Your implementation should be called DenseMultiSetOfChar and should make use of the Collections Framework. In addition, you should obtimize your implementation for containing many repetitions of relatively few distinct characters. That is, a DenseMultiSetOfChar should not use significantly (any?) more memory if it contains 100,000 repetitions of 'a' vs just one.
For your convenience, the test program TestDenseMultiSetOfCharSimple.java is provided. Your DenseMultiSetOfChar class should compile with this test program. This test program documents the expected behavior so it should help you ensure you have implemented the correct method behaviors as well as signatures.
Your submission for this part of the lab should include:
DenseMultiSetOfChar.java, the class implementing the MultiSetOfChar interface).DenseMultiSetOfChar.html, the Javadoc for the implementation class.MultiSetOfCharTest.java, a JUnit test fixture testing your component.
-
Compressing a Library of Books
How many characters are in the text of "Alice in Wonderland"? How many times does the character 'A' appear? In this part of the lab, you will implement a class that could be used to keep track of this information for every book in a library.

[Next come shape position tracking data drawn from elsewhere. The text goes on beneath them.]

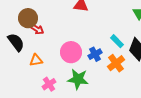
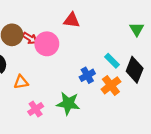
red arrow: (37, 29) -> (30, 38), moved
pink circle: (71, 52) -> (47, 44), moved

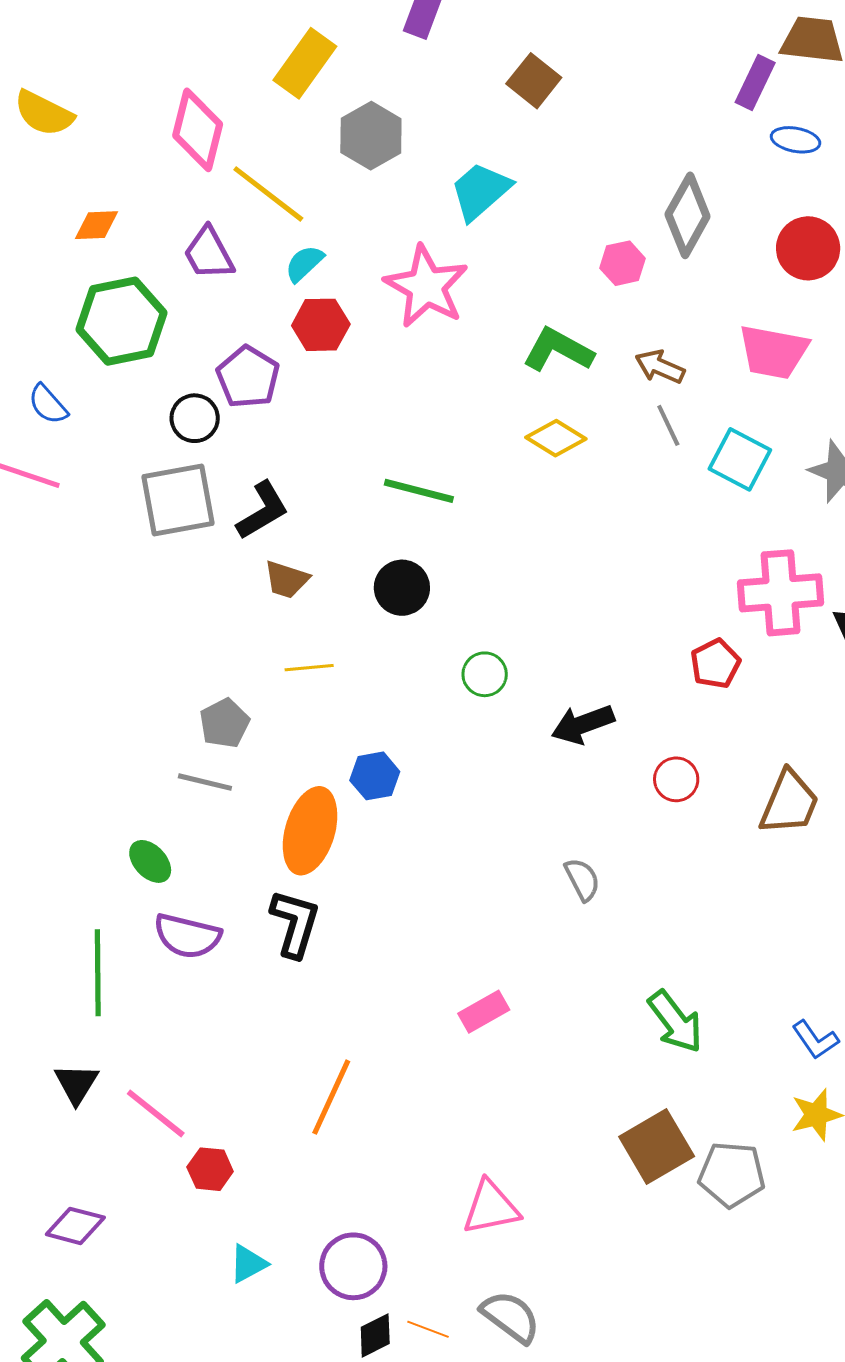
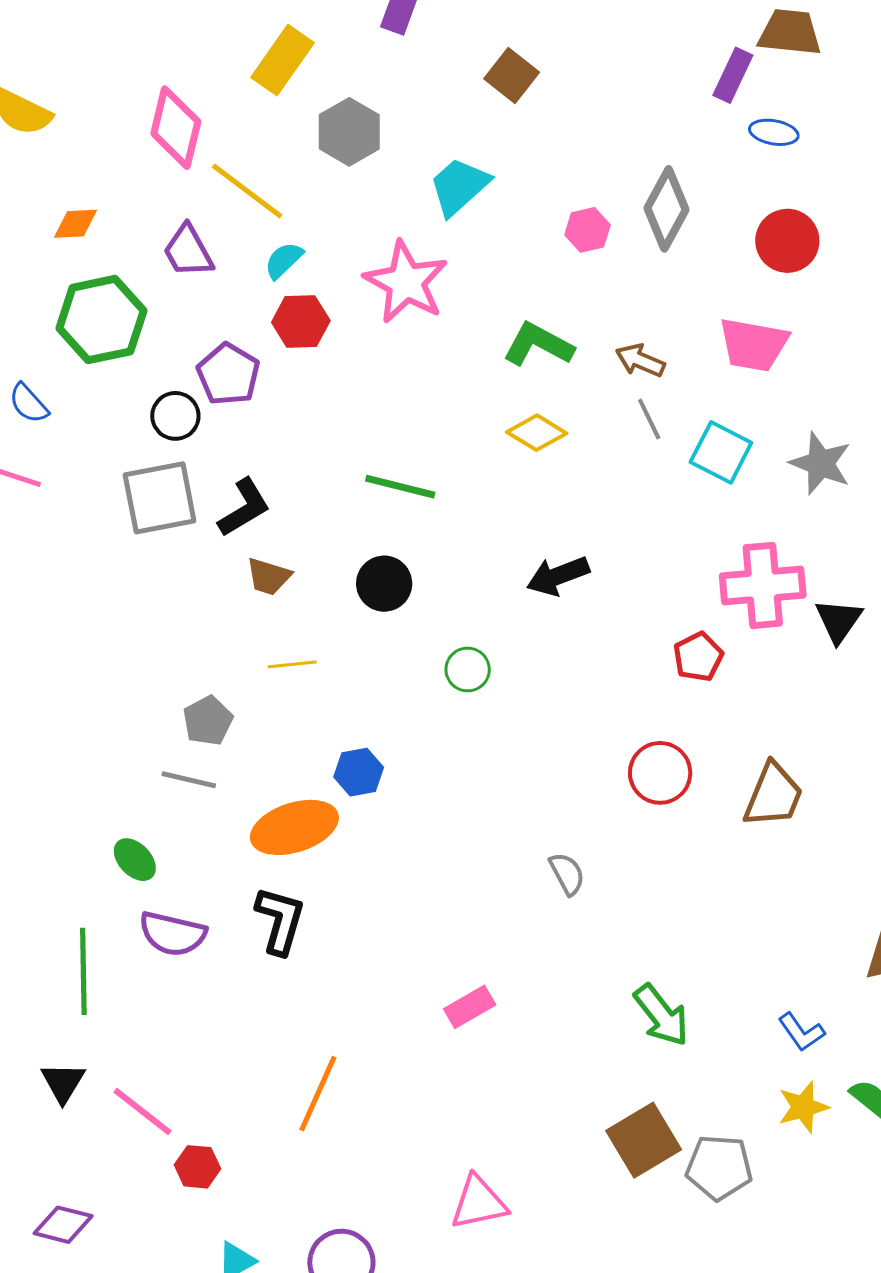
pink hexagon: (623, 263) -> (588, 230), moved
black arrow: (583, 724) -> (558, 576), moved
red circle: (676, 779) -> (660, 773), size x1.4
orange ellipse: (310, 831) -> (294, 827), turned 56

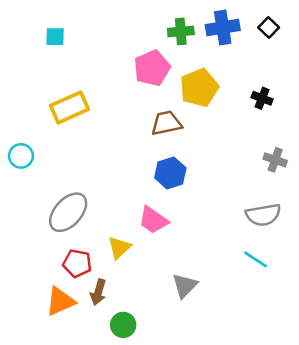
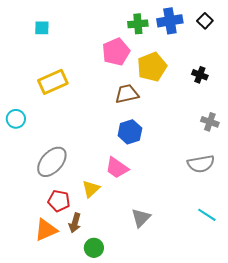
cyan line: (255, 259) -> (207, 215), moved

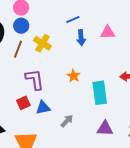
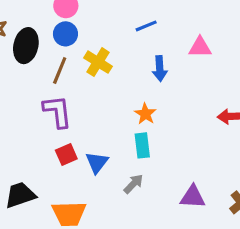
blue arrow: (81, 38) -> (160, 69), moved
purple L-shape: (35, 79) -> (57, 111), moved
cyan rectangle: (100, 93) -> (142, 145), moved, size x0.7
blue triangle: (43, 108) -> (97, 162), turned -42

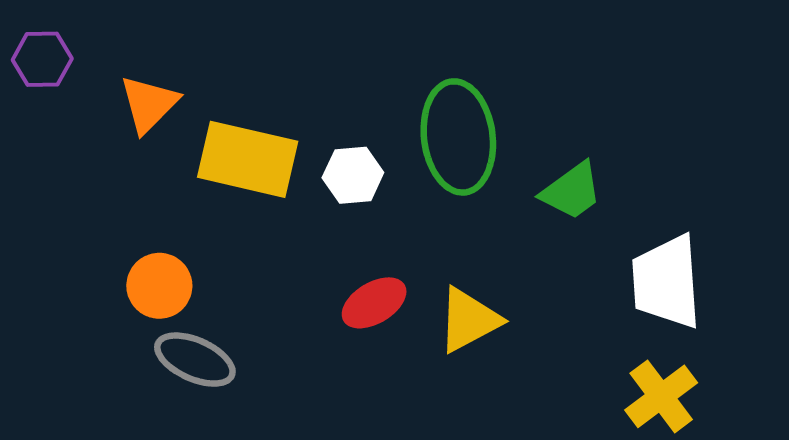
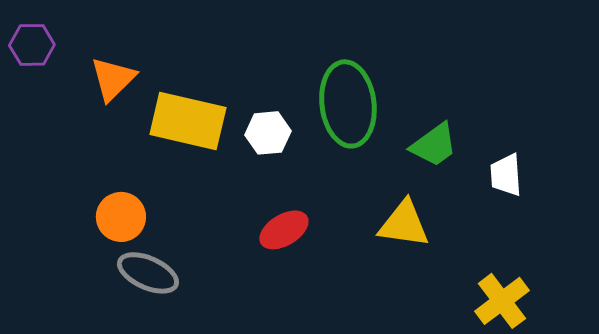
white trapezoid: (666, 282) -> (506, 175), moved, size x0.6
yellow triangle: (469, 320) -> (404, 224), moved, turned 36

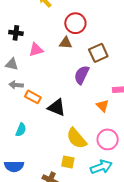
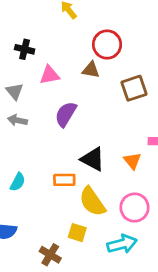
gray triangle: (12, 64) -> (15, 91), turned 32
purple semicircle: (82, 75) -> (66, 114), moved
orange rectangle: (33, 97) -> (64, 180), moved, turned -35
black triangle: (57, 108) -> (93, 159), moved

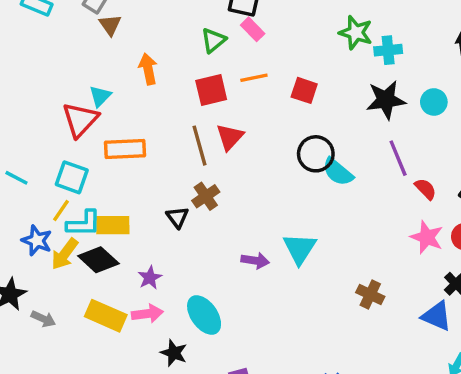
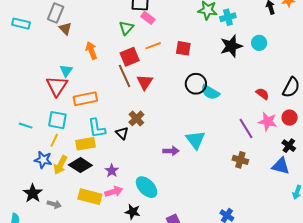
brown line: (200, 146) -> (124, 76), moved
purple line: (398, 158) -> (246, 129), moved
cyan L-shape: (84, 223) -> (97, 128), moved, turned 90

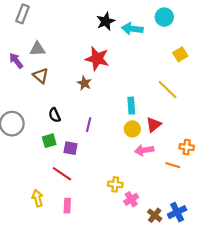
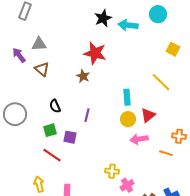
yellow square: (180, 54) -> (173, 49), turned -32
red line: (62, 174) -> (52, 155), moved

Consider the following skeleton (ie undocumented) interface, FrequencyLibrary:
interface FrequencyLibrary { int size(); boolean contains(String target); MultiSetOfChar getFrequencies(String target); void add(String name, char element); boolean remove(String name, char element); char randomUniformChoose(String name); }An informal summary of the semantics (behavior) of these methods is given below:
-
size - Returns the number of books in the library.
-
contains - Returns true if and only if the argument is already a book title in the library.
-
getFrequencies - Returns the MultiSetOfChar that represents the occurrences of the individual characters in the text of the book indiciated by the argument.
-
add - Modifies the character occurrences associated with name to include one more occurrence of element.
-
remove - Modifies the character occurrences associated with name to include one less occurrence of element. If this removal results in no elements being associated with name, name is removed from the library.
-
randomUniformChoose - Returns a random character, chosen from the same distribution as the characters appear in the book. For example, if 5% of the characters in "Alice in Wonderland" are an 'A', then this method should return an 'A' about 5% of the time.
First, improve the FrequencyLibrary interface by carefully documenting it using Javadoc. Your documentation should reflect the informal semantics given above, but should be somewhat more precise.
Next, write a class that implements the FrequencyLibrary interface. Your implementation should be called DenseFrequencyLibrary and should make use of your solution to part 1 as well as the Collections Framework.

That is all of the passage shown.